Saved entries
◇ ◇ ◇ ◇ ◇ ◇ ◇
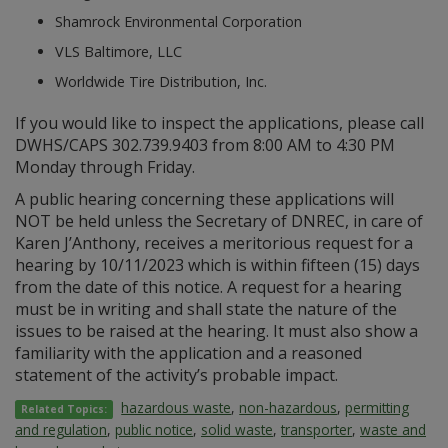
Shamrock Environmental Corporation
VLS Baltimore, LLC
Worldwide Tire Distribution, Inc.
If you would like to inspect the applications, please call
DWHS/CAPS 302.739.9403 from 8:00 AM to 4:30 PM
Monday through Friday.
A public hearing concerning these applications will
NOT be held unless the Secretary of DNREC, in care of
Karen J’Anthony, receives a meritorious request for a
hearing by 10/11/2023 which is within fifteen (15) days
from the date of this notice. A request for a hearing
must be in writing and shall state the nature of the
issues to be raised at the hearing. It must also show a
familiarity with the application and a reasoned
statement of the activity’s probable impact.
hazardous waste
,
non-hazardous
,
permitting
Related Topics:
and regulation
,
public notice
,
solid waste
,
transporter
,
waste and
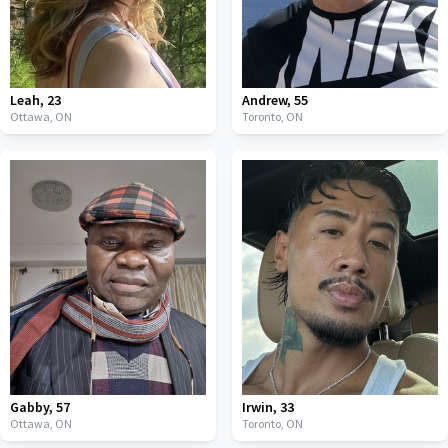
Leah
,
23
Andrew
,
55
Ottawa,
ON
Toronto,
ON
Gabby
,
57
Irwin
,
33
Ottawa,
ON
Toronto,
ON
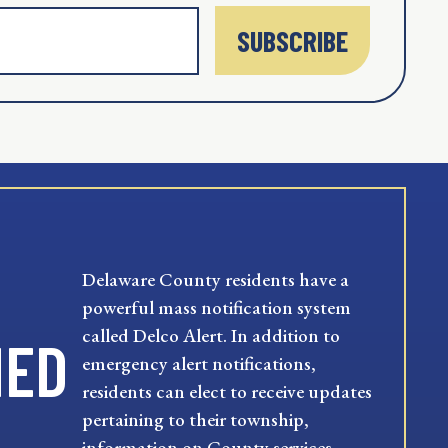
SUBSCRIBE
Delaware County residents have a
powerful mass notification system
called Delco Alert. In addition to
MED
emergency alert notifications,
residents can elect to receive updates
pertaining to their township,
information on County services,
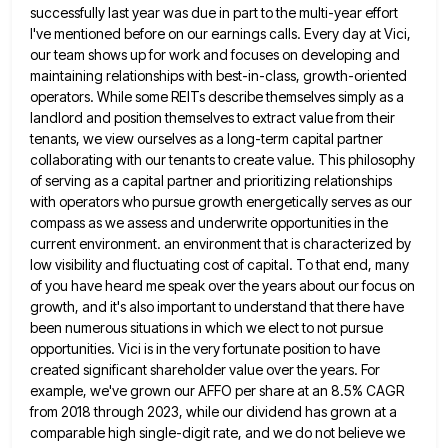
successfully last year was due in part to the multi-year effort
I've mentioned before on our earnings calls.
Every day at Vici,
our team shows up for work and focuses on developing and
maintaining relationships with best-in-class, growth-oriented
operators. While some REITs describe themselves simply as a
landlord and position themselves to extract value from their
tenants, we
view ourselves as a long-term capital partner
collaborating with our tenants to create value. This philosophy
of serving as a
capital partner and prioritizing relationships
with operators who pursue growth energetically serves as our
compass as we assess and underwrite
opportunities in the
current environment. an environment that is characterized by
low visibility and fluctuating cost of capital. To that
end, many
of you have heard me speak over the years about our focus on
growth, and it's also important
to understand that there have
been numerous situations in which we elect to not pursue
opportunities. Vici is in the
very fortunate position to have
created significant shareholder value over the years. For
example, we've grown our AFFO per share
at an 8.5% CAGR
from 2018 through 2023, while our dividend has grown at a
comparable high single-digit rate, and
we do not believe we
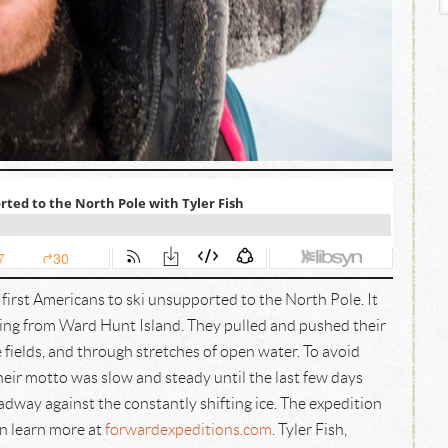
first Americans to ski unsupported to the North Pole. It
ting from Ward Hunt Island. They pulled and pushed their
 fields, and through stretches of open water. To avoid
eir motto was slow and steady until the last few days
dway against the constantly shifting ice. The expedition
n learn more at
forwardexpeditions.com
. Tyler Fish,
◇ ◇ ◇ ◇ ◇ ◇ ◇
Collect the lines of the data that carry the word "value".

landlord and position themselves to extract value from their
collaborating with our tenants to create value. This philosophy
created significant shareholder value over the years. For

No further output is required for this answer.